Julia language: In order to use COBREXA, you need to install Julia 1.0 or higher. Download and follow the installation instructions for Julia here.
Hardware requirements: COBREXA runs on any hardware that can run Julia, and can easily use resources from multiple computers interconnected on a network. For processing large datasets, you are required to ensure that the total amount of available RAM on all involved computers is larger than the data size.
Optimization solvers: COBREXA uses JuMP.jl to formulate optimization problems and is compatible with all JuMP supported solvers. However, to perform analysis at least one of these solvers needs to be installed on your machine. For a pure Julia implementation, you may use e.g. Tulip.jl, but other solvers (GLPK, Gurobi, ...) work just as well.

💡 If you are new to Julia, it is advisable to familiarize yourself with the environment first. Use the Julia documentation to solve various language-related issues, and the Julia package manager docs to solve installation-related difficulties. Of course, the Julia channel is another fast and easy way to find answers to Julia specific questions.

Quick start

COBREXA.jl documentation is available online (also for development version of the package).

You can install COBREXA from Julia repositories. Start julia, press ] to switch to the Packaging environment, and type:

add COBREXA

You also need to install your favorite solver supported by JuMP.jl (such as Gurobi, Mosek, CPLEX, GLPK, Clarabel, etc., see a list here). For example, you can install Tulip.jl solver by typing:

add Tulip

Alternatively, you may use prebuilt Docker and Apptainer images.

If you are running COBREXA.jl for the first time, it is very likely that upon installing and importing the packages, your Julia installation will need to precompile their source code from the scratch. In fresh installations, the precompilation process should take less than 5 minutes.

When the packages are installed, switch back to the "normal" julia shell by pressing Backspace (the prompt should change color back to green). After that, you can download a SBML model from the internet and perform a flux balance analysis as follows:

using COBREXA   # loads the package
using Tulip     # loads the optimization solver

# download the model
download("http://bigg.ucsd.edu/static/models/e_coli_core.xml", "e_coli_core.xml")

# open the SBML file and load the contents
model = load_model("e_coli_core.xml")

# run a FBA
fluxes = flux_balance_analysis_dict(model, Tulip.Optimizer)
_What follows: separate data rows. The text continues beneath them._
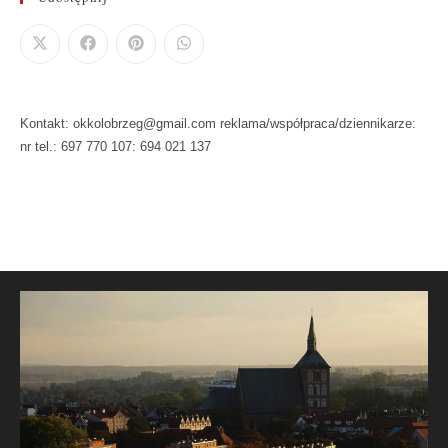
Kontakt: okkolobrzeg@gmail.com reklama/współpraca/dziennikarze:
nr tel.: 697 770 107: 694 021 137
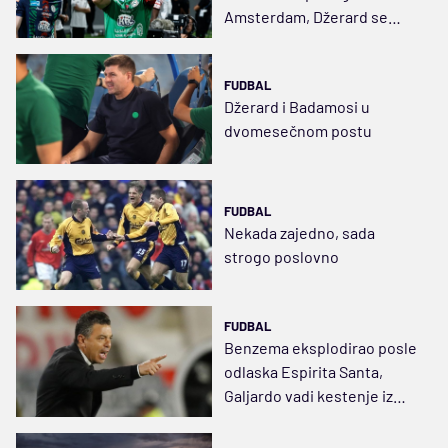
Amsterdam, Džerard se
“izvinio” novim ugovorom
FUDBAL
Džerard i Badamosi u
dvomesečnom postu
FUDBAL
Nekada zajedno, sada
strogo poslovno
FUDBAL
Benzema eksplodirao posle
odlaska Espirita Santa,
Galjardo vadi kestenje iz
vatre u Džedi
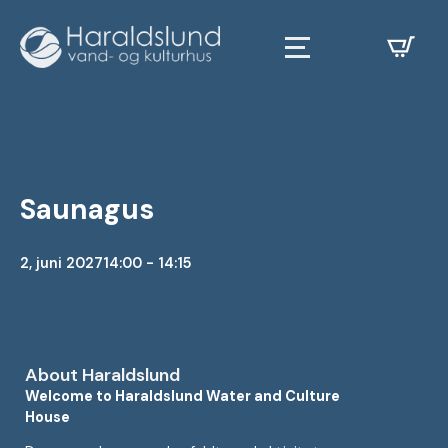
Saunagus
2, juni 2027
14:00 - 14:15
About Haraldslund
Welcome to Haraldslund Water and Culture
House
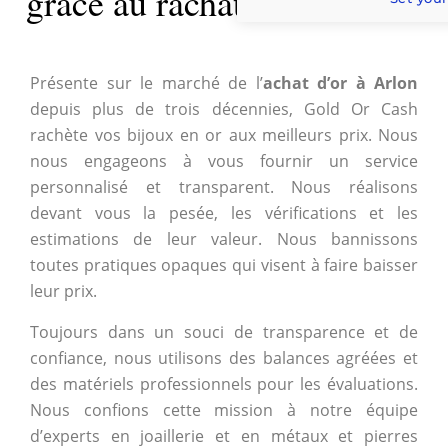
grâce au rachat d'or à Arlon
Présente sur le marché de l’
achat d’or à Arlon
depuis plus de trois décennies, Gold Or Cash
rachète vos bijoux en or aux meilleurs prix. Nous
nous engageons à vous fournir un service
personnalisé et transparent. Nous réalisons
devant vous la pesée, les vérifications et les
estimations de leur valeur. Nous bannissons
toutes pratiques opaques qui visent à faire baisser
leur prix.
Toujours dans un souci de transparence et de
confiance, nous utilisons des balances agréées et
des matériels professionnels pour les évaluations.
Nous confions cette mission à notre équipe
d’experts en joaillerie et en métaux et pierres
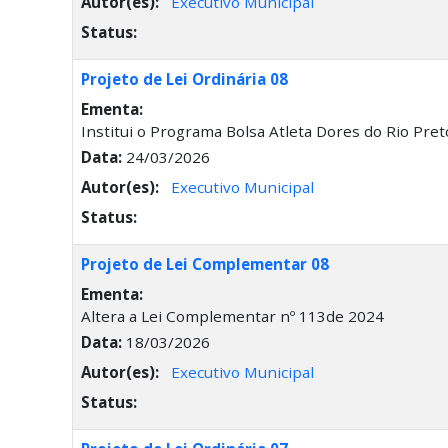
Autor(es):
Executivo Municipal
Status:
Projeto de Lei Ordinária 08
Ementa:
Institui o Programa Bolsa Atleta Dores do Rio Pret
Data:
24/03/2026
Autor(es):
Executivo Municipal
Status:
Projeto de Lei Complementar 08
Ementa:
Altera a Lei Complementar nº 113de 2024
Data:
18/03/2026
Autor(es):
Executivo Municipal
Status:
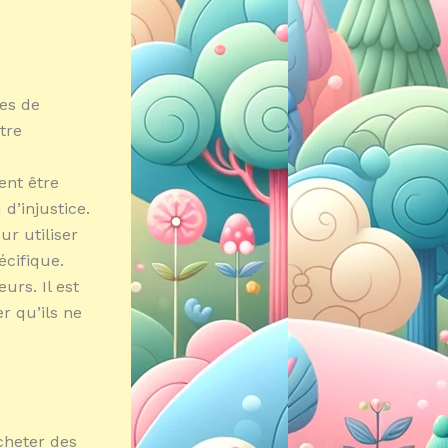
mes de
tre
ent être
d’injustice.
r utiliser
écifique.
urs. Il est
r qu’ils ne
cheter des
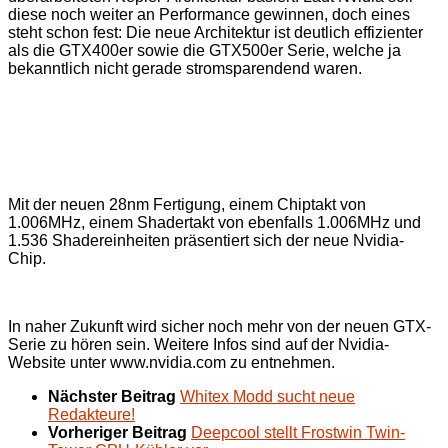
diese noch weiter an Performance gewinnen, doch eines
steht schon fest: Die neue Architektur ist deutlich effizienter
als die GTX400er sowie die GTX500er Serie, welche ja
bekanntlich nicht gerade stromsparendend waren.
Mit der neuen 28nm Fertigung, einem Chiptakt von
1.006MHz, einem Shadertakt von ebenfalls 1.006MHz und
1.536 Shadereinheiten präsentiert sich der neue Nvidia-
Chip.
In naher Zukunft wird sicher noch mehr von der neuen GTX-
Serie zu hören sein. Weitere Infos sind auf der Nvidia-
Website unter www.nvidia.com zu entnehmen.
Nächster Beitrag
Whitex Modd sucht neue
Redakteure!
Vorheriger Beitrag
Deepcool stellt Frostwin Twin-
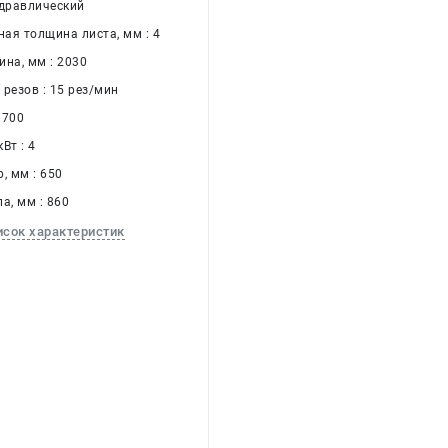
идравлический
ая толщина листа, мм : 4
ина, мм : 2030
резов : 15 рез/мин
1700
Вт : 4
, мм : 650
а, мм : 860
исок характеристик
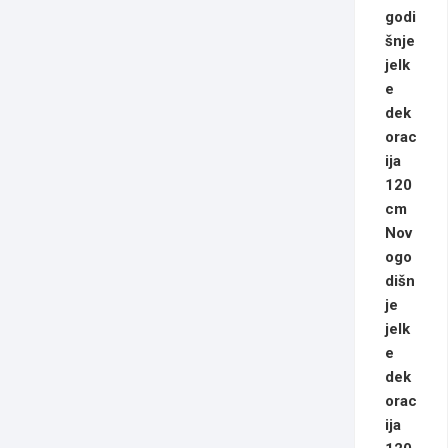
Nov
ogo
dišn
je
jelk
e
dek
orac
ija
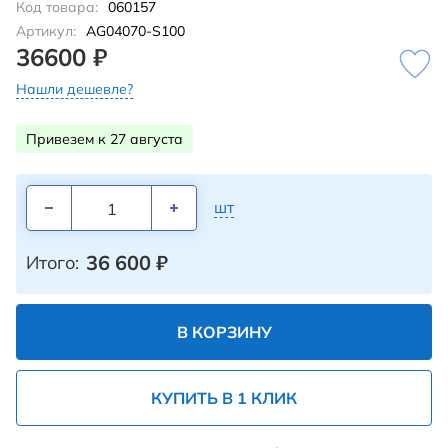
Код товара:
060157
Артикул:
AG04070-S100
36600 ₽
Нашли дешевле?
Привезем к 27 августа
шт
36 600
₽
Итого:
В КОРЗИНУ
КУПИТЬ В 1 КЛИК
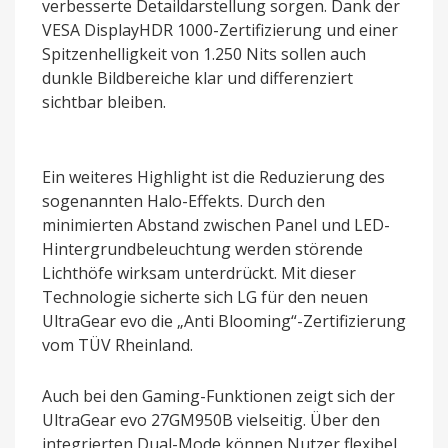
verbesserte Detaildarstellung sorgen. Dank der
VESA DisplayHDR 1000-Zertifizierung und einer
Spitzenhelligkeit von 1.250 Nits sollen auch
dunkle Bildbereiche klar und differenziert
sichtbar bleiben.
Ein weiteres Highlight ist die Reduzierung des
sogenannten Halo-Effekts. Durch den
minimierten Abstand zwischen Panel und LED-
Hintergrundbeleuchtung werden störende
Lichthöfe wirksam unterdrückt. Mit dieser
Technologie sicherte sich LG für den neuen
UltraGear evo die „Anti Blooming“-Zertifizierung
vom TÜV Rheinland.
Auch bei den Gaming-Funktionen zeigt sich der
UltraGear evo 27GM950B vielseitig. Über den
integrierten Dual-Mode können Nutzer flexibel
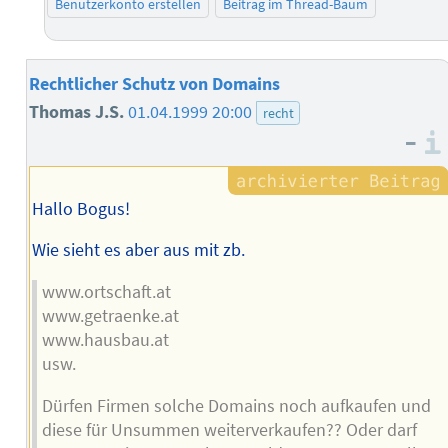
Benutzerkonto erstellen
Beitrag im Thread-Baum
Rechtlicher Schutz von Domains
Thomas J.S.
01.04.1999 20:00
recht
–
Hallo Bogus!
Wie sieht es aber aus mit zb.
www.ortschaft.at
www.getraenke.at
www.hausbau.at
usw.
Dürfen Firmen solche Domains noch aufkaufen und
diese für Unsummen weiterverkaufen?? Oder darf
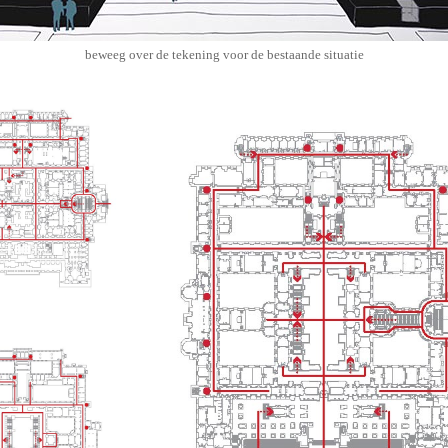
beweeg over de tekening voor de bestaande situatie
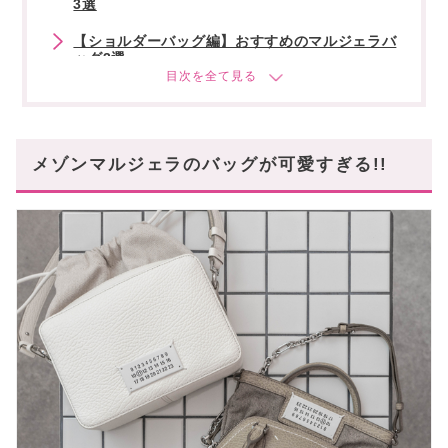
3選
【ショルダーバッグ編】おすすめのマルジェラバ
ッグ3選
【トートバッグ編】おすすめのマルジェラバッグ
3選
【リュック・ボディバッグ編】おすすめのマルジ
メゾンマルジェラのバッグが可愛すぎる!!
ェラバッグ2選
【ミニ・マイクロサイズ編】おすすめのマルジェ
ラバッグ2選
【大容量サイズ編】おすすめのマルジェラバッグ
2選
レビュー動画で収納力・使いやすさをcheck!
自分の使い方に合うマルジェラのバッグを探そう
💗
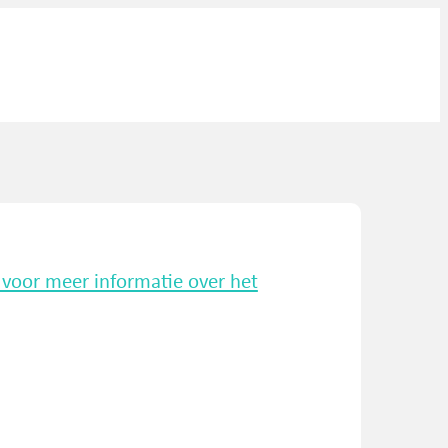
k voor meer informatie over het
The variable fluxes will now contain a dictionary of the computed optimal flux of each reaction in the model:

Dict{String,Float64} with 95 entries:
  "R_EX_fum_e"    => 0.0
  "R_ACONTb"      => 6.00725
  "R_TPI"         => 7.47738
  "R_SUCOAS"      => -5.06438
  "R_GLNS"        => 0.223462
  "R_EX_pi_e"     => -3.2149
  "R_PPC"         => 2.50431
  "R_O2t"         => 21.7995
  "R_G6PDH2r"     => 4.95999
  "R_TALA"        => 1.49698
  ⋮               => ⋮

The main feature of COBREXA.jl is the ability to easily specify and process a huge number of analyses in parallel. You. You can have a look at a longer guide that describes the parallelization and screening functionality, or dive into the example analysis workflows.

Testing the installation

If you run a non-standard platform (e.g. a customized operating system), or if you added any modifications to the COBREXA source code, you may want to run the test suite to ensure that everything works as expected:

] test COBREXA

Prebuilt images

Docker image is available from the docker hub as lcsbbiocore/cobrexa.jl, and from GitHub container repository. Download and use them as usual with docker:

docker run -ti --rm lcsbbiocore/cobrexa.jl:latest

# or alternatively from ghcr.io
docker run -ti --rm ghcr.io/lcsb-biocore/docker/cobrexa.jl:latest

In the container, you should get a julia shell with the important packages already installed, and you may immediately continue the above tutorial from using COBREXA.

Apptainer (aka Singularity) images are available from GitHub container repository. To start one, run:

singularity run oras://ghcr.io/lcsb-biocore/apptainer/cobrexa.jl:latest

...which gives you a running Julia session with COBREXA.jl loaded.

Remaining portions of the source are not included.